Reverend Doug Taylor writes about how we Unitarian Universalists use the term Beloved Community to mean different things – for some it is specifically about racial justice making and for others, it describes a healthy, vibrant religious community. Other voices tell us this concept is about a more inclusive world that is within our power to create (The UU Justice Ministry of California).
Essential to Beloved Community is that last element: it is of our making and co-creating. Even so, it being of our making, it is no project with a certain outcome. Beloved Community is by no means Beloved Certainty.
Here’s the funny thing. Not funny ha-ha, but funny hard. Even if security or certainty does not exist in nature (as Helen Keller reminds us), it turns out that we are hard-wired to prefer it. Neuroscience tells us that our brains don’t like uncertainty; we respond as if it’s a type of pain. On the other hand, our brain steers us towards certainty, even when it might not be in our best interest.
So what’s a human to do?
We can start by slowing down, quieting down (our lives, our days, our monkey minds), and listening. Listening, often, to stories. Real stories of real lives. Stories that the earth and the universe, art and music are telling us in language that is not words – perhaps it is mathematics or quantum mechanics; perhaps it is the combination of melody and harmony or the complementarity of colors, but is story nevertheless.
Though it is not fully here yet, I have come to believe that Beloved Community is available to us already, albeit in finite moments, transitory as they are, real nonetheless. Perhaps you have had such encounters – fleeting, but nearly tangible? These moments of Beloved Community call out to us like the Indian novelist Arundhati Roy suggests:
“Another world is not only possible, she is on her way. On a quiet day, I can hear her breathing.”
Beloved Community is not only possible, she is on her way. When we de-center the impulses of profit, accumulation, and materialism while setting as our guides community building and expanding our notions of whom we claim as kin, we can hear her breathing.
Beloved Community is not only possible, she is on her way. In the streets, when people are marching and moving, when people are setting aside some outdated sense of respectability politics and patience, calling politicians and corporations and law enforcement to account, when people are showing up with love in their hearts and justice on their minds, facing their fears of what might seem inevitable (another Black or Brown person killed extrajudicially, another fracking pump sited and built), when folks are facing these fears with no certain outcome — we can hear her breathing.

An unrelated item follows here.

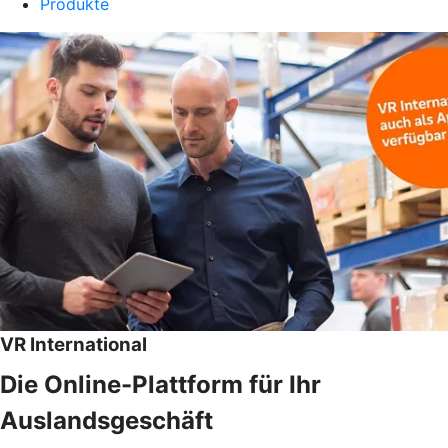
Produkte
VR International
Die Online-Plattform für Ihr
Auslandsgeschäft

Beloved Community is not only possible, she is on her way. In 2013, in front of the White House, the first large gathering of peple showing up to protest the Keystone Pipeline, Bill McKibben –who had been writing, and organizing, and protesting about climate change since before 1989, but often feeling alone or heard by few people, he said this:
“All I ever wanted to see was a movement of people to stop climate change and now I’ve seen it….I cannot promise you we’re going to win, but I’ve waited a quarter century to find out if we were gonna fight. And today, at the biggest climate rally by far, by far, by far, in U.S. history — today, I know we’re going to fight.”
That was only three years ago. 35,000 people attended that rally. Was anybody in this room at that rally in front of the White House in 2013? Fast-forward a mere 18 month later to the People’s Climate March in New York, September, 2014. TEN TIMES THAT. Anyone in the room there in NYC? In the marching of those feet (your feet), we could hear her breathing.
Beloved Community s not only possible, she is on her way. In those interpersonal interactions where, to live into the First Principle of Unitarian Universalism, affirming the inherent worth and dignity of every individual, we show that all lives matter by affirming with our voices, with our actions, with our choices, that Black Lives Matter — when Black Lives continue breathing, we can hear her breathing.
When I am uncertain, or in despair, one of the folks I turn to for a needed infusion of hope is the Buddhist scholar and environmental activist, Joanna Macy. I have developed workshops and rituals deeply influenced by her work, which I look forward to sharing with you. Joanna Macy has this to say to my uncertainty — and perhaps, to yours:
…there’s absolutely no excuse for making our passionate love for our world dependent on what we think of its degree of health, whether we think it’s going to go on forever. This moment, you are alive.
You are alive. I am alive. We are alive. Together.
When I fully take in the message of these words, I begin to remember – for I have been in this place of uncertainty before and I will be here again – that Beloved Community is not built on certainty, or comfort, or consolation.
Beloved Community is not Beloved Certainty.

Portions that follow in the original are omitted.